As a relative newbie to the American whiskey scene, I am truly fascinated by the heritage of the brands, distilleries and those old pre-prohibition whiskey men (and women). I have a penchant for all things Americana and I love collecting artifacts that shaped who we are now as a nation. My original collecting sin was (and still is to a degree) vintage baseball cards for which I have deep admiration. My affection is not just for the cards but also for the game and its history. My favorite cardboard edition is the 1914 Cracker Jack set. The only way to get one of these cards was to purchase a box of the famous confectionery delight, fish around for the prize, and keep it for 100 years. And I don’t care if I never get back.
So, how do 1914 Cracker Jack baseball cards and Four Roses whiskey intersect? Your first thought might be Babe Ruth, but he isn’t the crux of this biscuit. It is a romantic connection I make on my own, which I hope you enjoy. You see, there is something about pre-prohibiton, pre-depression America that holds an innocent allure I find captivating. When I hold a 1914 Cracker Jack card that survived the grimy mitts of a crazed tween looking for their next sugar fix in one hand and an unopened pint of Four Roses Straight Whiskey that survived the crusty knuckles of a bulbous nosed tippler in the other, the g-spot in my mind gets suitably tickled. For those items to survive 100 years and be in my possession is like owning pieces of history. Now, on to the Whiskey Mystery.
Disclaimer: This post was written while snorkeling Four Roses Single Barrel hand picked by my local liquor store. Four Roses Warehouse GW, Barrel No. 37-2B, to be exact.
One oddity of Prohibition was the fact that tens of thousands of barrels of pre-pro hooch was still around from various distillers, both operating and defunct. Those barrels made their way to what were known as consolidation warehouses. The bloodlines of whiskey royalty were thrown into the equivalent of the Great American Melting Pot. Back then, whiskey was like a box of chocolates — you never knew what your were going to get. I’m sure not many people cared and were just happy to get some “Alcoholic Stimulant” that was aged in wood. A prime example of this is my pair of Four Roses Straight Whiskey pints.
Exhibit A: Four Roses Straight Whiskey. One Pint. Distilled by United American Co. Made Spring 1917 Bottled Fall 1934. As lore goes, we started running out of pre-pro whiskey and the government allowed distilling of new stuff for medicinal purposes around 1928. If that is the case, and I’m sure it is based on my research, this bottle is an anomaly. This whiskey sat around in a barrel from 1917 and didn’t get bottled until 1934, which is after Repeal. Yet another contradictory piece of evidence that makes me scratch my noggin. Nothing on this bottle says a thing about it being medicinal and the paper California tax stamp dated July 1, 1935 on the back is a dead giveaway this is a post-pro nugget. See the gallery below for close-ups.
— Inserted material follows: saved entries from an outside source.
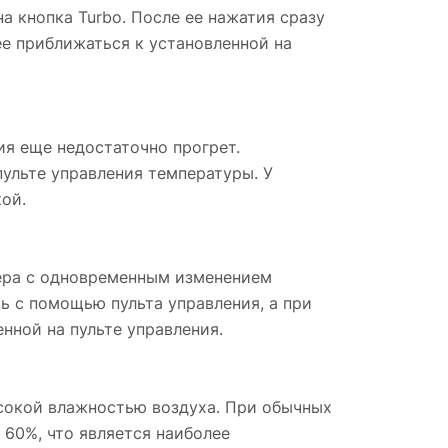
а кнопка Turbo. После ее нажатия сразу
ее приближаться к установленной на
я еще недостаточно прогрет.
пульте управления температуры. У
ой.
нера с одновременным изменением
ь с помощью пульта управления, а при
нной на пульте управления.
ысокой влажностью воздуха. При обычных
 60%, что является наиболее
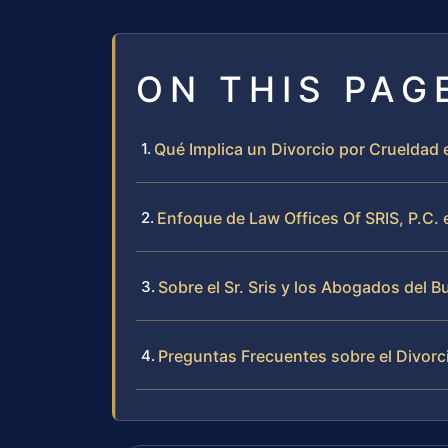
ON THIS PAG
Qué Implica un Divorcio por Crueldad e
Enfoque de Law Offices Of SRIS, P.C.
Sobre el Sr. Sris y los Abogados del B
Preguntas Frecuentes sobre el Divorci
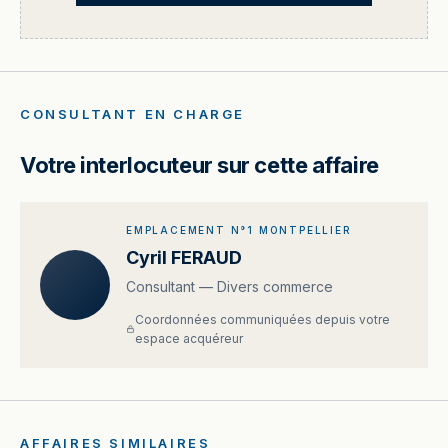
CONSULTANT EN CHARGE
Votre interlocuteur sur cette affaire
EMPLACEMENT N°1 MONTPELLIER
Cyril FERAUD
Consultant — Divers commerce
Coordonnées communiquées depuis votre
espace acquéreur
AFFAIRES SIMILAIRES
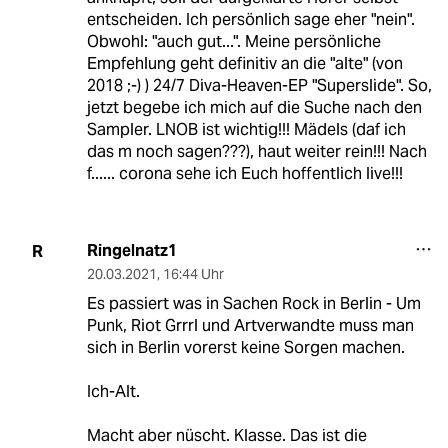
entscheiden. Ich persönlich sage eher "nein".
Obwohl: "auch gut...". Meine persönliche
Empfehlung geht definitiv an die "alte" (von
2018 ;-) ) 24/7 Diva-Heaven-EP "Superslide". So,
jetzt begebe ich mich auf die Suche nach den
Sampler. LNOB ist wichtig!!! Mädels (daf ich
das m noch sagen???), haut weiter rein!!! Nach
f...... corona sehe ich Euch hoffentlich live!!!
Ringelnatz1
R
20.03.2021
,
16:44 Uhr
Es passiert was in Sachen Rock in Berlin - Um
Punk, Riot Grrrl und Artverwandte muss man
sich in Berlin vorerst keine Sorgen machen.
Ich-Alt.
Macht aber nüscht. Klasse. Das ist die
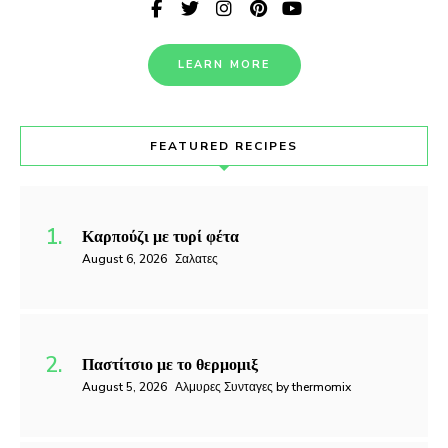
LEARN MORE
FEATURED RECIPES
Καρπούζι με τυρί φέτα
August 6, 2026
Σαλατες
Παστίτσιο με το θερμομιξ
August 5, 2026
Αλμυρες Συνταγες by thermomix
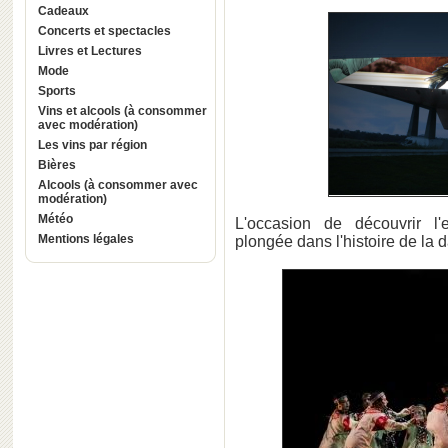
Cadeaux
Concerts et spectacles
Livres et Lectures
Mode
Sports
Vins et alcools (à consommer
avec modération)
Les vins par région
Bières
Alcools (à consommer avec
modération)
Météo
L'occasion de découvrir l'
Mentions légales
plongée dans l'histoire de la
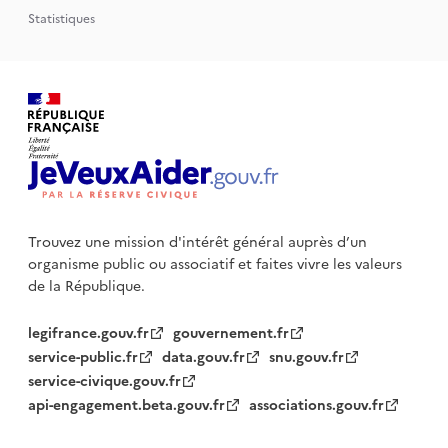
Statistiques
Trouvez une mission d'intérêt général auprès d’un
organisme public
ou associatif et faites vivre les valeurs
de la République.
legifrance.gouv.fr
gouvernement.fr
service-public.fr
data.gouv.fr
snu.gouv.fr
service-civique.gouv.fr
api-engagement.beta.gouv.fr
associations.gouv.fr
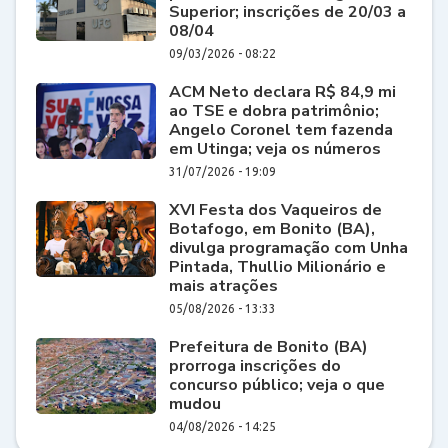
Superior; inscrições de 20/03 a
08/04
09/03/2026 - 08:22
ACM Neto declara R$ 84,9 mi
ao TSE e dobra patrimônio;
Angelo Coronel tem fazenda
em Utinga; veja os números
31/07/2026 - 19:09
XVI Festa dos Vaqueiros de
Botafogo, em Bonito (BA),
divulga programação com Unha
Pintada, Thullio Milionário e
mais atrações
05/08/2026 - 13:33
Prefeitura de Bonito (BA)
prorroga inscrições do
concurso público; veja o que
mudou
04/08/2026 - 14:25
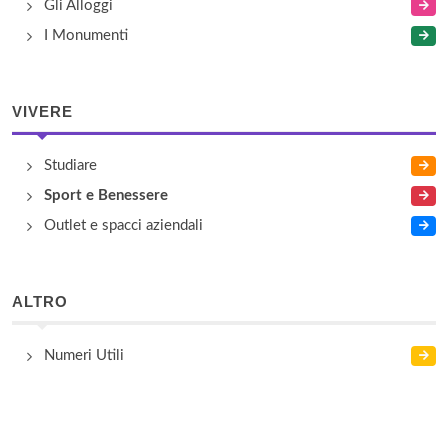
Gli Alloggi
I Monumenti
VIVERE
Studiare
Sport e Benessere
Outlet e spacci aziendali
ALTRO
Numeri Utili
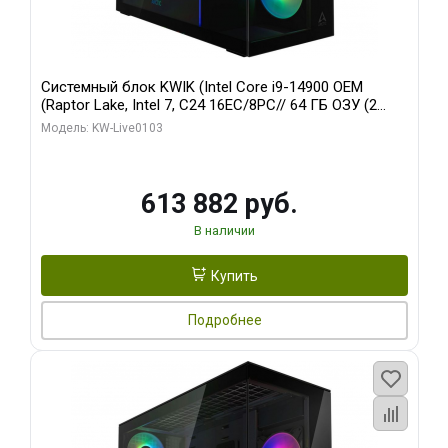
Системный блок KWIK (Intel Core i9-14900 OEM
(Raptor Lake, Intel 7, C24 16EC/8PC// 64 ГБ ОЗУ (2
модуля)/ Afox RTX4090 24GB GDDR6X 384-Bit 3xDP
Модель: KW-Live0103
HDMI ATX Turbo/ 960 ГБ SSD)
613 882 руб.
В наличии
Купить
Подробнее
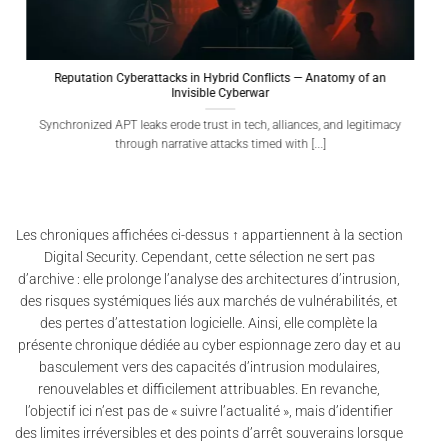
Reputation Cyberattacks in Hybrid Conflicts — Anatomy of an
Invisible Cyberwar
Synchronized APT leaks erode trust in tech, alliances, and legitimacy
through narrative attacks timed with [...]
Les chroniques affichées ci-dessus ↑ appartiennent à la section
Digital Security. Cependant, cette sélection ne sert pas
d’archive : elle prolonge l’analyse des architectures d’intrusion,
des risques systémiques liés aux marchés de vulnérabilités, et
des pertes d’attestation logicielle. Ainsi, elle complète la
présente chronique dédiée au cyber espionnage zero day et au
basculement vers des capacités d’intrusion modulaires,
renouvelables et difficilement attribuables. En revanche,
l’objectif ici n’est pas de « suivre l’actualité », mais d’identifier
des limites irréversibles et des points d’arrêt souverains lorsque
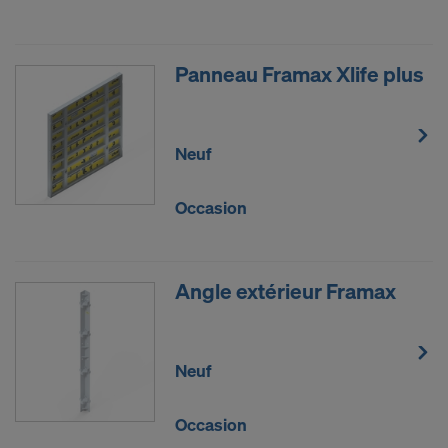
Panneau Framax Xlife plus
Neuf
Occasion
Angle extérieur Framax
Neuf
Occasion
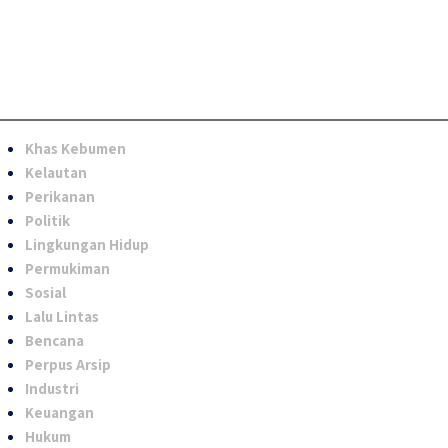
Khas Kebumen
Kelautan
Perikanan
Politik
Lingkungan Hidup
Permukiman
Sosial
Lalu Lintas
Bencana
Perpus Arsip
Industri
Keuangan
Hukum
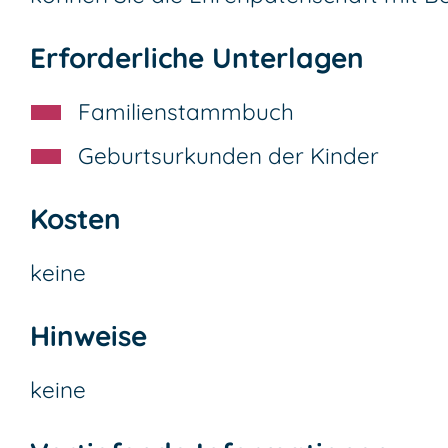
Erforderliche Unterlagen
Familienstammbuch
Geburtsurkunden der Kinder
Kosten
keine
Hinweise
keine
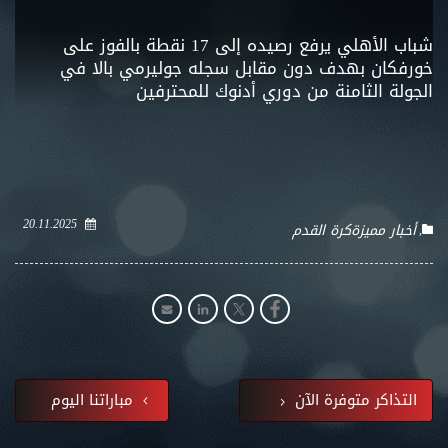
شباب الأهلي يرفع رصيده إلى 17 نقطة بالفوز على
خورفكان بهدف دون مقابل سجله جوليرمي بالا في
الجولة الثامنة من دوري أدنوك للمحترفين
20.11.2025
أخبار مميزة
كرة القدم
التذاكر متوفرة الآن
مباراتنا اليوم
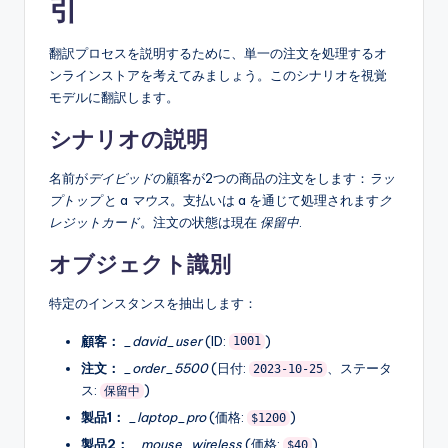
引
翻訳プロセスを説明するために、単一の注文を処理するオ
ンラインストアを考えてみましょう。このシナリオを視覚
モデルに翻訳します。
シナリオの説明
名前が
デイビッド
の顧客が2つの商品の注文をします：
ラッ
プトップ
と a
マウス
。支払いは a を通じて処理されます
ク
レジットカード
。注文の状態は現在
保留中
.
オブジェクト識別
特定のインスタンスを抽出します：
顧客：
_david_user
(ID:
)
1001
注文：
_order_5500
(日付:
、ステータ
2023-10-25
ス:
)
保留中
製品1：
_laptop_pro
(価格:
)
$1200
製品2：
_mouse_wireless
(価格:
)
$40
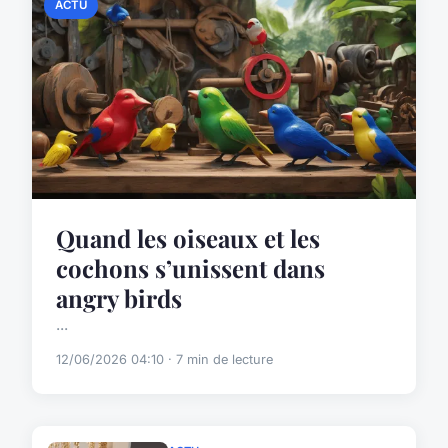
ACTU
Quand les oiseaux et les
cochons s’unissent dans
angry birds
...
12/06/2026 04:10 · 7 min de lecture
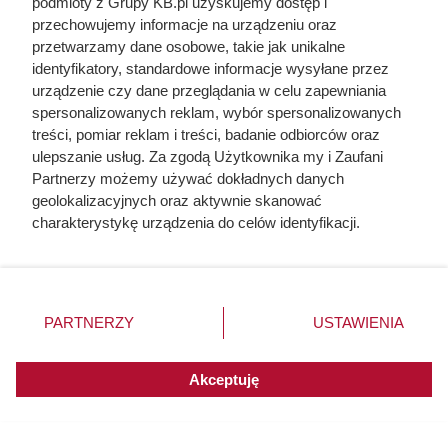
podmioty z Grupy KB.pl uzyskujemy dostęp i
przechowujemy informacje na urządzeniu oraz
przetwarzamy dane osobowe, takie jak unikalne
identyfikatory, standardowe informacje wysyłane przez
urządzenie czy dane przeglądania w celu zapewniania
spersonalizowanych reklam, wybór spersonalizowanych
treści, pomiar reklam i treści, badanie odbiorców oraz
Dziennikarze ujawnili
ulepszanie usług. Za zgodą Użytkownika my i Zaufani
Partnerzy możemy używać dokładnych danych
pochodzenie mięsa z Dino. Klienci
geolokalizacyjnych oraz aktywnie skanować
zaskoczeni
charakterystykę urządzenia do celów identyfikacji.
Ponieważ cenimy Twoją prywatność, prosimy o zgodę na
korzystanie z tych technologii poprzez kliknięcie
„Akceptuję”. Zgoda jest dobrowolna i zawsze możesz ją
zmienić/wycofać klikając przycisk ustawień prywatności
PARTNERZY
USTAWIENIA
znajdujący się w lewym dolnym rogu strony. Niektóre
rodzaje przetwarzania danych nie wymagają zgody
użytkownika, ale masz prawo sprzeciwić się takiemu
Akceptuję
przetwarzaniu. Preferencje będą miały zastosowania do
innych witryn posiadających zgodę globalną.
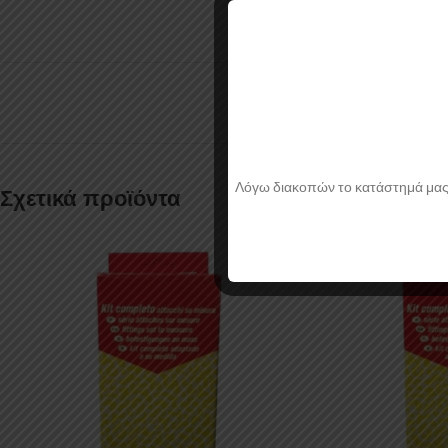
Λόγω διακοπών το κατάστημά μας θα
Σχετικά προϊόντα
Exhibit B: Four Roses Straight Whiskey. One Pint. Patented by The Frankfort Distillery. Produced by Col. Albert B. Blanton (yes, that Blanton) prior to Sept. 22, 1917, distillery No. 2, 7th district of Kentucky. Bottling date unknown unless I destroy the box and look at the tax stamp. Not. Gonna. Happen. If this were a box of unopened 1914 Cracker Jack with the potential of a Christy Mathewson in it would I open the cardboard coffer? Probably not. I’m weird like that. Anyway, this is medicinal whiskey and the box literally has it written all over it. This bottle seems to have the correct lineage in that The Frankfort Distillery, which was purchased by Paul Jones, produced Four Roses from the end of Prohibition until Seagram’s bought the distillery in 1941.
These bottles raise more questions than my research answers. First, if the Ex. B is the correct lineage but bottled during Prohibition, what is the Four Roses brand on Ex. A doing on a post-pro United American Co. Distillery bottle? If this were the opposite, I would understand, but its not. Secondly, if we were running out of whiskey in the late twenties, where did the Ex. A whiskey come from? Some hidden batch forgotten by time? Lastly, what does Albert Blanton have to do with Four Roses?